Magali prit sa petite grenouille blanche entre les mains et partit pleine d'espoir vers l'étang. On entendait les cris des oiseaux, mêlés à la chanson du vent.

Le reflet du soleil brillait à la surface de l'eau, entre les roseaux. Elle appela.

- Coassette! Coassette! Coassette!

- Oui, fit une grenouille verte, la bouche fendue d'un grand sourire.

- Tu es la reine des grenouilles ?

- Oui.

- Une méchante sorcière a changé mon mouton blanc en grenouille. Tu peux me rendre mon doudou ?

- Oui! répondit la reine. Mais d'abord, je dois lui poser trois questions.

 

Coassette se tourna vers la grenouille blanche que Magali venait de placer sur un nénuphar rond au bord de l'étang.

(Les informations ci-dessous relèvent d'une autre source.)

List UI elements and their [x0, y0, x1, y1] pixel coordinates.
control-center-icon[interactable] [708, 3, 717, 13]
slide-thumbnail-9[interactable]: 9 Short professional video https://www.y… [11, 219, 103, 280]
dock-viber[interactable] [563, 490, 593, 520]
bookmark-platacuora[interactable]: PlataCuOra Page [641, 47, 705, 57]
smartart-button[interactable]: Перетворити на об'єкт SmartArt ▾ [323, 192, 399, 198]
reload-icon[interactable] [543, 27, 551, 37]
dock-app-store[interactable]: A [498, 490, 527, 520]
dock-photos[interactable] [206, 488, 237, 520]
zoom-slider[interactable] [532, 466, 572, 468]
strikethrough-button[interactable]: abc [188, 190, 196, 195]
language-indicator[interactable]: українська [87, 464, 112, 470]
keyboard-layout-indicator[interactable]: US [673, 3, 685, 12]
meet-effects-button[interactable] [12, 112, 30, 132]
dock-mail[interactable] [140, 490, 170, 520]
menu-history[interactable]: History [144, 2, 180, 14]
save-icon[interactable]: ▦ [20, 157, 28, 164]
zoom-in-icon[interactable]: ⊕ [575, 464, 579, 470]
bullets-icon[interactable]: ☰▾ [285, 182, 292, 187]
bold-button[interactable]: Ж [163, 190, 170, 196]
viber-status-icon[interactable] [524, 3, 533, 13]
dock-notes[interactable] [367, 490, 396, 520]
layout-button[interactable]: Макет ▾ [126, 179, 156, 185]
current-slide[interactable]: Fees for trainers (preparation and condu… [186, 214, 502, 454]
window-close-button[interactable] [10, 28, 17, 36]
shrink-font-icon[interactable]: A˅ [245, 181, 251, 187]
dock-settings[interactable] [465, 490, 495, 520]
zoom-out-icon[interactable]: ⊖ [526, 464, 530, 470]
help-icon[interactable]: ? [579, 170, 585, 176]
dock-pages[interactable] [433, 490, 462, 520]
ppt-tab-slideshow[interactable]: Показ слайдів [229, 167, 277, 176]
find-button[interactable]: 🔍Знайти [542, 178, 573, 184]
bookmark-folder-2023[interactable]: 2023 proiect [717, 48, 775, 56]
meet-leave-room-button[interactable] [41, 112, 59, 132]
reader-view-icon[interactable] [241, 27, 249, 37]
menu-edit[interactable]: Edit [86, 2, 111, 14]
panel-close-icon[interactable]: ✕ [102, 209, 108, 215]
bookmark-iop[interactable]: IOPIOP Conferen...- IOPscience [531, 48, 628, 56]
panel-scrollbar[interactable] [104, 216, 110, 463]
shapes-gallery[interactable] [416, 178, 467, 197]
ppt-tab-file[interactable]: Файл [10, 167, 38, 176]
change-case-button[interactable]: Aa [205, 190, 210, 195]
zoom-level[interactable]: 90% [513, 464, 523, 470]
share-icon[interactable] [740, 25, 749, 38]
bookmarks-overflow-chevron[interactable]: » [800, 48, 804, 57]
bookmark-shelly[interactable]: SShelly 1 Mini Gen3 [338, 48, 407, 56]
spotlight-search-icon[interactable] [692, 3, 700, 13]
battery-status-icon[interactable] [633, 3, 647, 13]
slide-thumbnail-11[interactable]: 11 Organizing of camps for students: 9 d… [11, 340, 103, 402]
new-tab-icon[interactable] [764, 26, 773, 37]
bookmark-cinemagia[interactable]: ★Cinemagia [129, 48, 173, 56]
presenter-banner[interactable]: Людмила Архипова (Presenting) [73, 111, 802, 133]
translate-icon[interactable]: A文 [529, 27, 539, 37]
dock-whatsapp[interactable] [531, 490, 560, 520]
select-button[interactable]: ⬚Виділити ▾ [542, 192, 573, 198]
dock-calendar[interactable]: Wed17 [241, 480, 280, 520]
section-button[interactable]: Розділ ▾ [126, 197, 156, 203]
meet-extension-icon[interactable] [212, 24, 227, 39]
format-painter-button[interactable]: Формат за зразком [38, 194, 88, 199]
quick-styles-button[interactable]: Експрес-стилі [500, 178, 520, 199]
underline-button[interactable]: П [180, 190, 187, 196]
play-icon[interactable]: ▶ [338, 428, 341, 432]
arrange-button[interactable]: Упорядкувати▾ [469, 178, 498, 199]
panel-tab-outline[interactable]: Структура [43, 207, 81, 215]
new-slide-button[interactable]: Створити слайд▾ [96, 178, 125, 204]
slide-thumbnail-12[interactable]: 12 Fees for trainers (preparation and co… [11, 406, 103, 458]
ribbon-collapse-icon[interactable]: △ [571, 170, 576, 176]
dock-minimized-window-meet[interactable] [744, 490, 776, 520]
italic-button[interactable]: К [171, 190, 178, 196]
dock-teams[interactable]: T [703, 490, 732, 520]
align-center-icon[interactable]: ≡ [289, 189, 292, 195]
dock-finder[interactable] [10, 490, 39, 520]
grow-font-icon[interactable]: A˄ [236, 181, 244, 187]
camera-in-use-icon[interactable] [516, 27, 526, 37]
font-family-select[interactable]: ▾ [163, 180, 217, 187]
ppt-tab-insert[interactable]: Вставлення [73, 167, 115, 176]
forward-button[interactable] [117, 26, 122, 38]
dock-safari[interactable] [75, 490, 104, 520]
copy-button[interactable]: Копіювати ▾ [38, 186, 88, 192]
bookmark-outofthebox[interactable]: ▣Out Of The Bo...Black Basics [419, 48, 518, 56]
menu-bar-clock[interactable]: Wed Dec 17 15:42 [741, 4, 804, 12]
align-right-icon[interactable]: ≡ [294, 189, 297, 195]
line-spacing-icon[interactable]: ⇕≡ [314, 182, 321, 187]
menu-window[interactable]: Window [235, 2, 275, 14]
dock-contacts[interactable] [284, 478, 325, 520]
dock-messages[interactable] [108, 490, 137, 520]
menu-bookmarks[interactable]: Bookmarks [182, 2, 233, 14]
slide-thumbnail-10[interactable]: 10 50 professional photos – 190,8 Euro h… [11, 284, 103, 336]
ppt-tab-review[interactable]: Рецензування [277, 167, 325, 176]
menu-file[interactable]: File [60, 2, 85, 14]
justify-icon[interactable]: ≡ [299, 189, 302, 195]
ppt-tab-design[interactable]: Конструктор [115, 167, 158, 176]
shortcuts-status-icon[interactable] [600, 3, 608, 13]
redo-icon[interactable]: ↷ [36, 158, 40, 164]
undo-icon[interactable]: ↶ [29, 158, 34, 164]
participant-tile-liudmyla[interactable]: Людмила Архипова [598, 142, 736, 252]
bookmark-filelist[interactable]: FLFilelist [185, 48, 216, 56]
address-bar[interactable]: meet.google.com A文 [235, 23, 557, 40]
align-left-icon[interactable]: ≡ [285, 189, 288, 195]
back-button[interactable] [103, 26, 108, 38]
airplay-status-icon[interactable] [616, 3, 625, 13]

- Cette petite fille a-t-elle été gentille avec toi ?

- Oui.

- T'a-t-elle donné à manger ?

- Oui.

- Elle ne t'a pas lancé des pierres ? Parfois, des méchants enfants font du mal aux grenouilles en leur lançant des pierres.

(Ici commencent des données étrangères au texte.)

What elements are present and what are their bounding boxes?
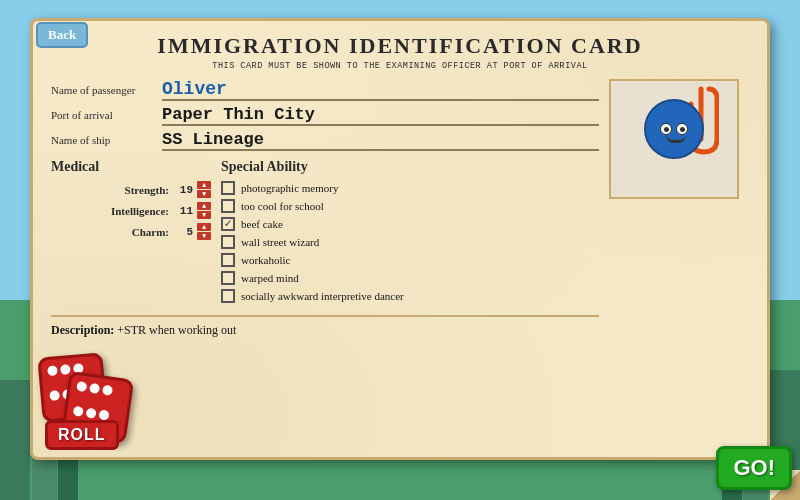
ship-value: SS Lineage [162,130,264,149]
ability-checkbox[interactable] [221,253,235,267]
description-label: Description: [51,323,114,337]
ability-checkbox[interactable] [221,235,235,249]
medical-section: Medical Strength: 19 ▲ ▼ Intelligence: 1… [51,159,211,307]
ability-checkbox[interactable] [221,199,235,213]
dot [60,364,71,375]
intelligence-row: Intelligence: 11 ▲ ▼ [51,202,211,219]
charm-value: 5 [173,226,193,238]
character-photo [609,79,739,199]
character-eye-left [660,123,672,135]
ship-field: Name of ship SS Lineage [51,130,599,151]
ship-label: Name of ship [51,134,156,146]
medical-title: Medical [51,159,211,175]
ability-checkbox[interactable]: ✓ [221,217,235,231]
dot [86,408,97,419]
charm-up[interactable]: ▲ [197,223,211,231]
strength-arrows[interactable]: ▲ ▼ [197,181,211,198]
ability-label: photographic memory [241,182,338,194]
passenger-field: Name of passenger Oliver [51,79,599,101]
ability-item[interactable]: workaholic [221,253,599,267]
roll-button[interactable]: ROLL [45,420,119,450]
passenger-label: Name of passenger [51,84,156,96]
dot [89,383,100,394]
ability-label: socially awkward interpretive dancer [241,290,404,302]
ability-label: beef cake [241,218,283,230]
card-subtitle: THIS CARD MUST BE SHOWN TO THE EXAMINING… [51,61,749,71]
intelligence-value: 11 [173,205,193,217]
ability-item[interactable]: socially awkward interpretive dancer [221,289,599,303]
special-section: Special Ability photographic memorytoo c… [221,159,599,307]
intelligence-label: Intelligence: [111,205,169,217]
roll-area: ROLL [40,355,130,445]
back-button[interactable]: Back [36,22,88,48]
charm-row: Charm: 5 ▲ ▼ [51,223,211,240]
character-mouth [666,135,686,143]
ability-item[interactable]: warped mind [221,271,599,285]
character-head [644,99,704,159]
dot [73,406,84,417]
abilities-list: photographic memorytoo cool for school✓b… [221,181,599,303]
ability-item[interactable]: ✓beef cake [221,217,599,231]
port-value: Paper Thin City [162,105,315,124]
dot [98,409,109,420]
card-title: IMMIGRATION IDENTIFICATION CARD [51,33,749,59]
intelligence-up[interactable]: ▲ [197,202,211,210]
ability-item[interactable]: too cool for school [221,199,599,213]
ability-label: workaholic [241,254,290,266]
intelligence-arrows[interactable]: ▲ ▼ [197,202,211,219]
ability-checkbox[interactable] [221,181,235,195]
immigration-card: IMMIGRATION IDENTIFICATION CARD THIS CAR… [30,18,770,460]
passenger-value: Oliver [162,79,227,99]
character-eye-right [676,123,688,135]
photo-area [609,79,749,338]
description-bar: Description: +STR when working out [51,315,599,338]
pupil-right [680,127,685,132]
character-illustration [634,89,714,189]
intelligence-down[interactable]: ▼ [197,211,211,219]
strength-up[interactable]: ▲ [197,181,211,189]
go-button[interactable]: GO! [716,446,792,490]
dot [47,365,58,376]
ability-label: wall street wizard [241,236,319,248]
port-field: Port of arrival Paper Thin City [51,105,599,126]
strength-value: 19 [173,184,193,196]
charm-down[interactable]: ▼ [197,232,211,240]
dice-container: ROLL [40,355,130,445]
checkmark-icon: ✓ [224,218,231,230]
strength-down[interactable]: ▼ [197,190,211,198]
port-label: Port of arrival [51,109,156,121]
ability-item[interactable]: wall street wizard [221,235,599,249]
strength-row: Strength: 19 ▲ ▼ [51,181,211,198]
strength-label: Strength: [125,184,169,196]
ability-label: warped mind [241,272,299,284]
dot [49,390,60,401]
dot [76,381,87,392]
dot [102,385,113,396]
ability-checkbox[interactable] [221,289,235,303]
pupil-left [664,127,669,132]
charm-label: Charm: [132,226,169,238]
ability-checkbox[interactable] [221,271,235,285]
special-title: Special Ability [221,159,599,175]
description-value: +STR when working out [117,323,236,337]
ability-label: too cool for school [241,200,324,212]
ability-item[interactable]: photographic memory [221,181,599,195]
charm-arrows[interactable]: ▲ ▼ [197,223,211,240]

- Non, elle a toujours été très douce avec moi.

- Bon, conclut Coassette. Je suis d'accord. La grenouille blanche peut redevenir un mouton. Mais il faut aussi demander l'avis de Schaap, le roi des moutons. Appelons-le.

- Schaap! Schaap! Schaap!

- Oui ?

- Je te présente Magali. Elle a beaucoup de chagrin. Une vilaine sorcière a changé son doudou, un petit mouton blanc, en grenouille. Es-tu d'accord qu' elle redevienne un mouton ?

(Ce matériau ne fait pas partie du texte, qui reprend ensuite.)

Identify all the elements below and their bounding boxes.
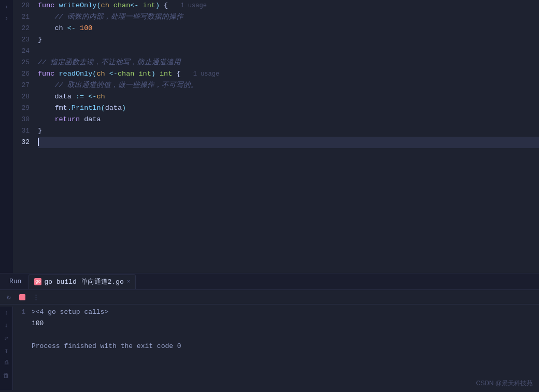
line-num-31: 31 <box>13 125 30 137</box>
output-line-num-1: 1 <box>13 307 25 318</box>
wrap-button[interactable]: ⇌ <box>2 333 11 343</box>
code-line-22: ch <- 100 <box>38 23 539 34</box>
output-line-num-5 <box>13 352 25 364</box>
watermark: CSDN @景天科技苑 <box>476 379 533 388</box>
rerun-icon: ↻ <box>7 293 11 301</box>
more-button[interactable]: ⋮ <box>30 292 41 303</box>
line-numbers: 20 21 22 23 24 25 26 27 28 29 30 31 32 <box>13 0 34 273</box>
left-sidebar: › › <box>0 0 13 273</box>
code-line-29: fmt.Println(data) <box>38 103 539 114</box>
run-tab-label: Run <box>9 278 21 285</box>
code-line-32[interactable] <box>38 137 539 148</box>
code-line-24 <box>38 46 539 57</box>
line-num-25: 25 <box>13 57 30 68</box>
line-num-28: 28 <box>13 91 30 103</box>
tab-close-button[interactable]: × <box>127 279 131 285</box>
stop-icon <box>19 294 25 300</box>
print-button[interactable]: ⎙ <box>2 358 11 368</box>
code-line-20: func writeOnly(ch chan<- int) { 1 usage <box>38 0 539 11</box>
line-num-24: 24 <box>13 46 30 57</box>
code-line-27: // 取出通道的值，做一些操作，不可写的。 <box>38 80 539 91</box>
code-line-26: func readOnly(ch <-chan int) int { 1 usa… <box>38 68 539 80</box>
code-line-30: return data <box>38 114 539 125</box>
output-line-numbers: 1 <box>13 307 30 390</box>
code-line-31: } <box>38 125 539 137</box>
output-line-setup: ><4 go setup calls> <box>32 307 539 318</box>
line-num-22: 22 <box>13 23 30 34</box>
fold-icon-2[interactable]: › <box>2 13 12 24</box>
go-icon: go <box>34 278 41 285</box>
output-line-empty <box>32 329 539 341</box>
output-line-num-3 <box>13 329 25 341</box>
code-line-25: // 指定函数去读，不让他写，防止通道滥用 <box>38 57 539 68</box>
line-num-29: 29 <box>13 103 30 114</box>
run-sidebar: ↑ ↓ ⇌ ↧ ⎙ 🗑 <box>0 307 13 390</box>
output-line-num-2 <box>13 318 25 329</box>
panel-tabs: Run go go build 单向通道2.go × <box>0 273 539 290</box>
code-line-21: // 函数的内部，处理一些写数据的操作 <box>38 11 539 23</box>
line-num-21: 21 <box>13 11 30 23</box>
code-line-28: data := <-ch <box>38 91 539 103</box>
line-num-26: 26 <box>13 68 30 80</box>
scroll-down-button[interactable]: ↓ <box>2 321 11 330</box>
more-icon: ⋮ <box>33 293 39 301</box>
clear-button[interactable]: 🗑 <box>2 371 11 380</box>
output-line-value: 100 <box>32 318 539 329</box>
line-num-32: 32 <box>13 137 30 148</box>
line-num-20: 20 <box>13 0 30 11</box>
line-num-27: 27 <box>13 80 30 91</box>
rerun-button[interactable]: ↻ <box>3 292 15 303</box>
build-tab-label: go build 单向通道2.go <box>44 277 123 286</box>
code-line-23: } <box>38 34 539 46</box>
line-num-30: 30 <box>13 114 30 125</box>
output-line-process: Process finished with the exit code 0 <box>32 341 539 352</box>
output-line-num-4 <box>13 341 25 352</box>
line-num-23: 23 <box>13 34 30 46</box>
text-cursor <box>38 138 39 146</box>
stop-button[interactable] <box>17 292 28 303</box>
panel-toolbar: ↻ ⋮ <box>0 290 539 304</box>
output-lines: ><4 go setup calls> 100 Process finished… <box>30 307 539 390</box>
output-area: ↑ ↓ ⇌ ↧ ⎙ 🗑 1 ><4 go setup calls> 100 Pr… <box>0 304 539 392</box>
build-tab[interactable]: go go build 单向通道2.go × <box>29 274 136 289</box>
code-content[interactable]: func writeOnly(ch chan<- int) { 1 usage … <box>34 0 539 273</box>
fold-icon-1[interactable]: › <box>2 2 12 12</box>
align-button[interactable]: ↧ <box>2 346 11 355</box>
bottom-panel: Run go go build 单向通道2.go × ↻ ⋮ ↑ ↓ ⇌ ↧ ⎙… <box>0 273 539 392</box>
scroll-up-button[interactable]: ↑ <box>2 309 11 318</box>
run-tab[interactable]: Run <box>4 274 26 289</box>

- Je vais d'abord poser trois questions à cette fillette. Si elle me donne trois bonnes réponses, j'accepterai.

Le roi des moutons se tourna vers notre amie.

- Première question : comment appelle-t-on un bébé mouton ?

- Un agneau, cria Magali.

- Bien, fit Schaap. Deuxième question, comment appelle-t-on la maman d'un agneau ?

- Une brebis.

- Bravo. Troisième question. Comment se nomme l'étable où dorment les moutons ?

- La bergerie, annonça notre amie avec fierté.

- Très bien. Je suis d'accord, dit Schaap, le roi des moutons.


- Pose ta grenouille blanche sur ce nénuphar vert, demanda Coassette.

Notre amie caressa sa petite amie une dernière fois, puis elle la fit glisser sur la feuille verte.

- Va de l'autre côté de l'étang, reprit Coassette, et attends. Ton doudou arrivera dans quelques minutes.

 

Magali fit le tour de l'étang en se faufilant entre les hautes herbes, les fleurs et les roseaux. Puis elle s'assit au soleil sur une pierre plate.

Trois minutes plus tard, une feuille de nénuphar arriva, tirée par deux libellules bleues. Le petit mouton en peluche blanc, le doudou de notre amie, s'y trouvait.

Quel bonheur !

Elle le prit en main et le serra très fort contre elle. Puis elle cria :

- Merci, reine Coassette.


Au même moment, un héron gris cendré se posa pas loin.

- Ah, non ! lança notre amie. Tu ne vas pas recommencer, toi ! Va-t'en !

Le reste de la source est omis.